Problem description
Copy out each line of the listing below that contains the word "антенна".

Recorded information
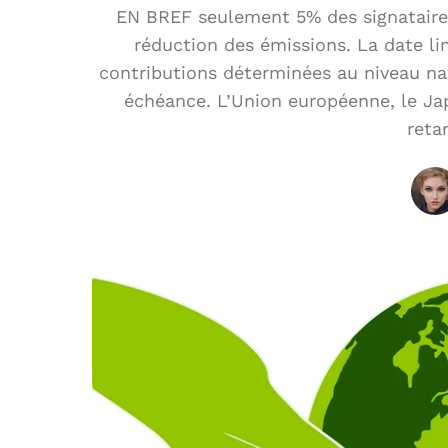
EN BREF seulement 5% des signataires
réduction des émissions. La date limi
contributions déterminées au niveau nat
échéance. L’Union européenne, le Jap
reta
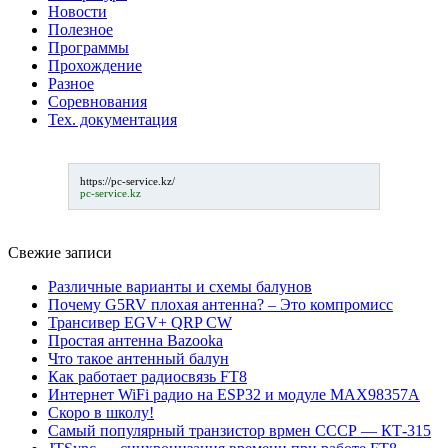
Новости
Полезное
Программы
Прохождение
Разное
Соревнования
Тех. документация
https://pc-service.kz/
pc-service.kz
Свежие записи
Различные варианты и схемы балунов
Почему G5RV плохая антенна? – Это компромисс
Трансивер EGV+ QRP CW
Простая антенна Bazooka
Что такое антенный балун
Как работает радиосвязь FT8
Интернет WiFi радио на ESP32 и модуле MAX98357A
Скоро в школу!
Самый популярный транзистор врмен СССР — КТ-315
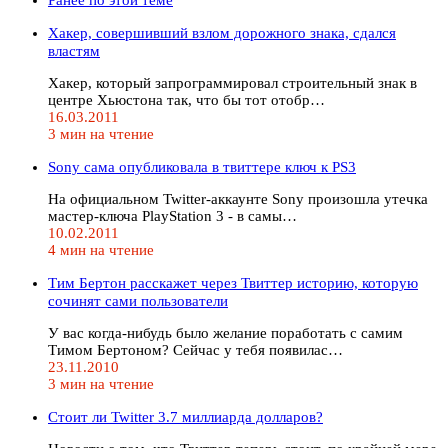
Хакер, совершивший взлом дорожного знака, сдался
властям
Хакер, который запрограммировал строительный знак в
центре Хьюстона так, что бы тот отобр…
16.03.2011
3 мин на чтение
Sony сама опубликовала в твиттере ключ к PS3
На официальном Twitter-аккаунте Sony произошла утечка
мастер-ключа PlayStation 3 - в самы…
10.02.2011
4 мин на чтение
Тим Бертон расскажет через Твиттер историю, которую
сочинят сами пользователи
У вас когда-нибудь было желание поработать с самим
Тимом Бертоном? Сейчас у тебя появилас…
23.11.2010
3 мин на чтение
Стоит ли Twitter 3.7 миллиарда долларов?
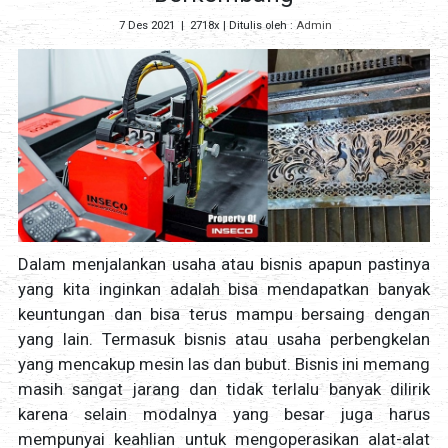
7 Des 2021
|
2718x
| Ditulis oleh :
Admin
Dalam menjalankan usaha atau bisnis apapun pastinya
yang kita inginkan adalah bisa mendapatkan banyak
keuntungan dan bisa terus mampu bersaing dengan
yang lain. Termasuk bisnis atau usaha perbengkelan
yang mencakup mesin las dan bubut. Bisnis ini memang
masih sangat jarang dan tidak terlalu banyak dilirik
karena selain modalnya yang besar juga harus
mempunyai keahlian untuk mengoperasikan alat-alat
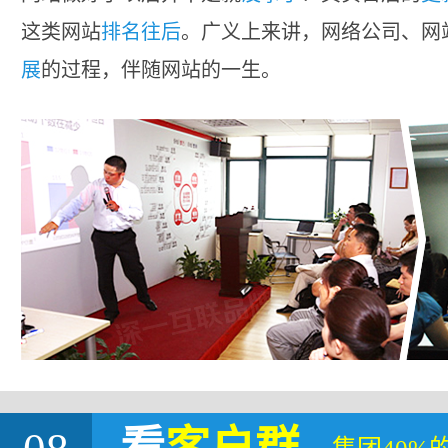
这类网站
排名往后
。广义上来讲，网络公司、网
展
的过程，伴随网站的一生。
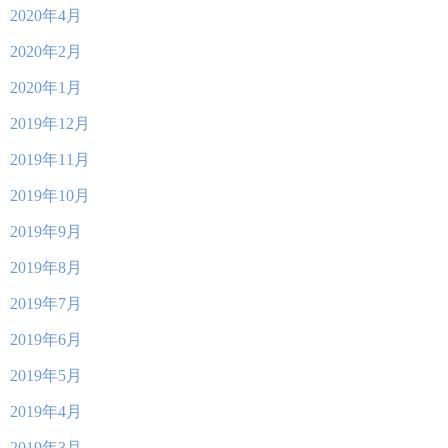
2020年4月
2020年2月
2020年1月
2019年12月
2019年11月
2019年10月
2019年9月
2019年8月
2019年7月
2019年6月
2019年5月
2019年4月
2019年3月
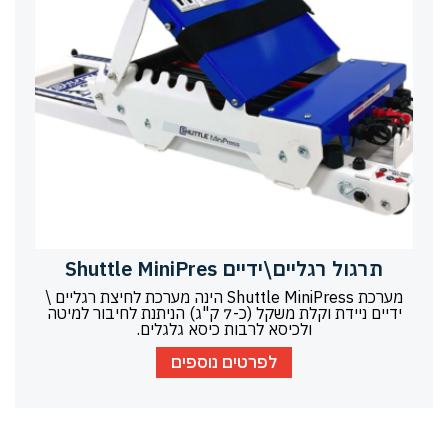
תרגול רגליים\ידיים Shuttle MiniPres
מערכת Shuttle MiniPress הינה מערכת לחיצת רגליים \
ידיים ניידת וקלת משקל (כ-7 ק"ג) הניתנת לחיבור למיטה
ולכיסא לרבות כיסא גלגלים.
לפרטים נוספים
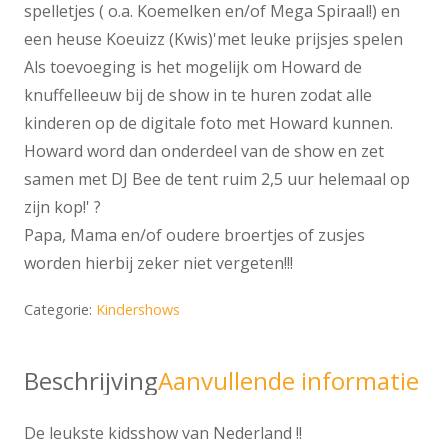
spelletjes ( o.a. Koemelken en/of Mega Spiraal!) en
een heuse Koeuizz (Kwis)'met leuke prijsjes spelen
Als toevoeging is het mogelijk om Howard de
knuffelleeuw bij de show in te huren zodat alle
kinderen op de digitale foto met Howard kunnen.
Howard word dan onderdeel van de show en zet
samen met DJ Bee de tent ruim 2,5 uur helemaal op
zijn kop!' ?
Papa, Mama en/of oudere broertjes of zusjes
worden hierbij zeker niet vergeten!!!
Categorie:
Kindershows
Beschrijving
Aanvullende informatie
De leukste kidsshow van Nederland !!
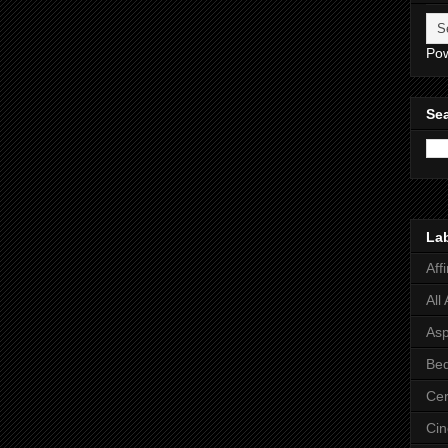
Po
Sea
La
Aff
All
Asp
Bed
Cer
Ci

Reply
Почему G5RV плохая антенна? – Это компромисс
Простая антенна Bazooka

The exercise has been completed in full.